After Friday’s not-as-bad-as-it-appeared NFP report, traders were optimistic that we would see risk sentiment return with Chinese markets on holiday this week, but so far those hopes have not been realized. It’s been an ugly start to the week for so-called “risk assets,” with global stocks, oil, and high-yield bonds all on the back foot at the start of the US session.
Beyond oil, one of the best indicators of global trader sentiment has been USD/JPY which is, not surprisingly, falling for the 6th consecutive day. On a technical basis, there’s strong support at the 116.00 level (from 116.25 as of writing) that buyers have defended repeatedly over the last 14 months. On each of the previous four occasions, the pair has surged by over 500 pips after testing this support zone, so there is certainly some ground for optimism among the bulls.
That said, the secondary indicators are hardly giving a strong bullish signal: the MACD has already rolled over and is once again trending lower below both its signal line and the “0” level, whereas the RSI indicator is not yet in oversold territory (where it was on the previous two rallies off 116.00 support).
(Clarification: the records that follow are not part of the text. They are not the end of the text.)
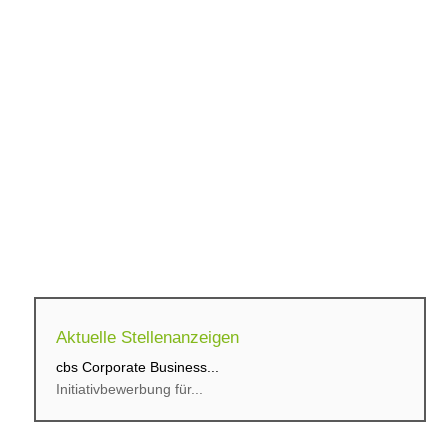
Aktuelle Stellenanzeigen
cbs Corporate Business...
Initiativbewerbung für...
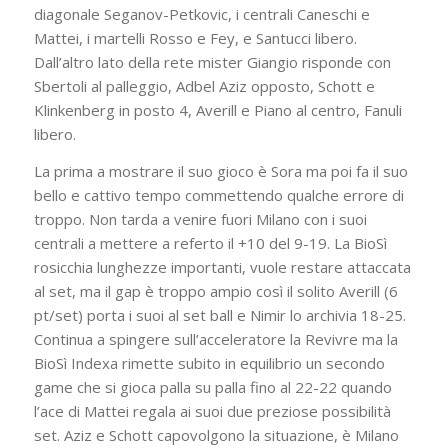
diagonale Seganov-Petkovic, i centrali Caneschi e
Mattei, i martelli Rosso e Fey, e Santucci libero.
Dall’altro lato della rete mister Giangio risponde con
Sbertoli al palleggio, Adbel Aziz opposto, Schott e
Klinkenberg in posto 4, Averill e Piano al centro, Fanuli
libero.
La prima a mostrare il suo gioco è Sora ma poi fa il suo
bello e cattivo tempo commettendo qualche errore di
troppo. Non tarda a venire fuori Milano con i suoi
centrali a mettere a referto il +10 del 9-19. La BioSì
rosicchia lunghezze importanti, vuole restare attaccata
al set, ma il gap è troppo ampio così il solito Averill (6
pt/set) porta i suoi al set ball e Nimir lo archivia 18-25.
Continua a spingere sull’acceleratore la Revivre ma la
BioSì Indexa rimette subito in equilibrio un secondo
game che si gioca palla su palla fino al 22-22 quando
l’ace di Mattei regala ai suoi due preziose possibilità
set. Aziz e Schott capovolgono la situazione, è Milano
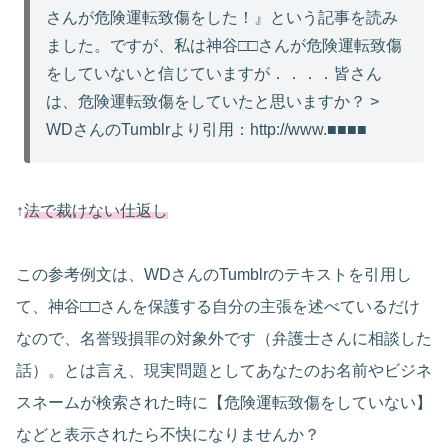
さんが危険運転致傷をした！』という記事を読み
ました。ですが、私は神谷□□さんが危険運転致傷
をしていないと信じていますが．．．．皆さん
は、危険運転致傷をしていたと思いますか？ >
WDさんのTumblrより引用：http://www.■■■■
↑
法で裁けない仕返し
この参考例文は、WDさんのTumblrのテキストを引用し
て、神谷□□さんを保護する自分の主張を述べているだけ
なので、名誉毀損罪の対象外です（弁護士さんに相談した
話）。とは言え、現実問題としてあなたのお名前やビジネ
スネームが検索された時に【危険運転致傷をしていない】
などと表示されたら不快になりませんか？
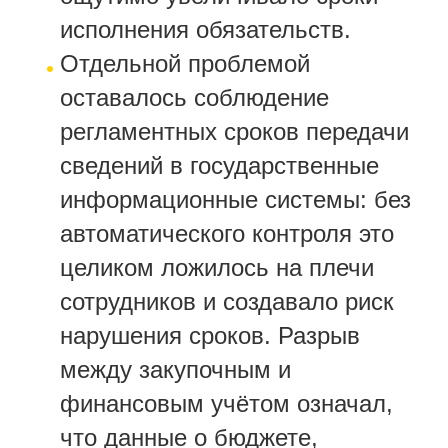
исполнения обязательств.
Отдельной проблемой
оставалось соблюдение
регламентных сроков передачи
сведений в государственные
информационные системы: без
автоматического контроля это
целиком ложилось на плечи
сотрудников и создавало риск
нарушения сроков. Разрыв
между закупочным и
финансовым учётом означал,
что данные о бюджете,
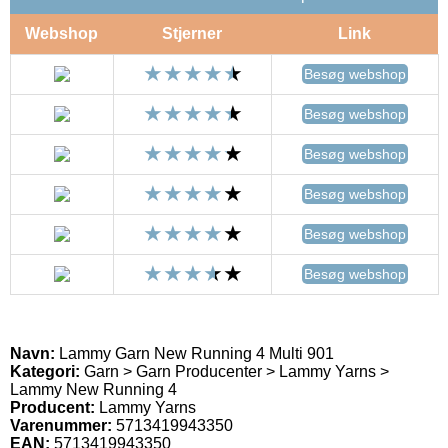
Webshop
Stjerner
Link
Besøg webshop
Besøg webshop
Besøg webshop
Besøg webshop
Besøg webshop
Besøg webshop
Navn:
Lammy Garn New Running 4 Multi 901
Kategori:
Garn > Garn Producenter > Lammy Yarns >
Lammy New Running 4
Producent:
Lammy Yarns
Varenummer:
5713419943350
EAN:
5713419943350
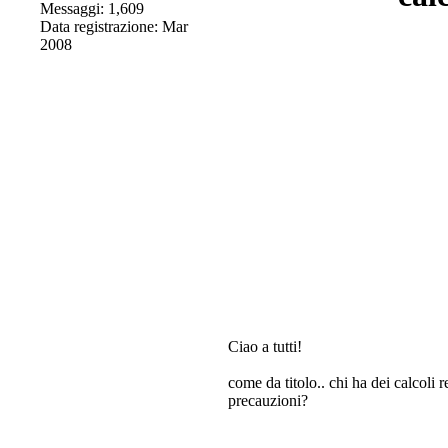
Messaggi: 1,609
Data registrazione: Mar
2008
Ciao a tutti!
come da titolo.. chi ha dei calcoli r
precauzioni?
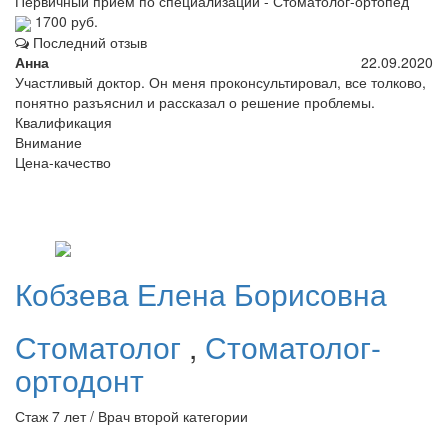
Первичный прием по специализации - Стоматолог-ортопед
1700 руб.
Последний отзыв
Анна
22.09.2020
Участливый доктор. Он меня проконсультировал, все толково,
понятно разъяснил и рассказал о решение проблемы.
Квалификация
Внимание
Цена-качество
Кобзева
Елена Борисовна
Стоматолог
,
Стоматолог-
ортодонт
Стаж 7 лет / Врач второй категории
From a fundamental perspective, there’s not much in the way of top-tier news releases in the early part of this week, and with the aforementioned Chinese holiday in play, we wouldn’t be surprised if USD/JPY consolidates above the 116.00 support level for a bit.
That said, if sentiment continues to sour or if we see negative US news from Fed Chair Janet Yellen’s Humphrey-Hawkins testimony (Wednesday and Thursday) or Retail Sales (Friday), that floor could quickly give way. In that case, the next major support level is all the way down around 114.00 which represents the 23.6% Fibonacci retracement of the entire 2011-2015 rally. Even if we do see a short-term bounce from this floor, medium- and longer-term traders will likely remain skeptical of the move below last week’s high at 121.00.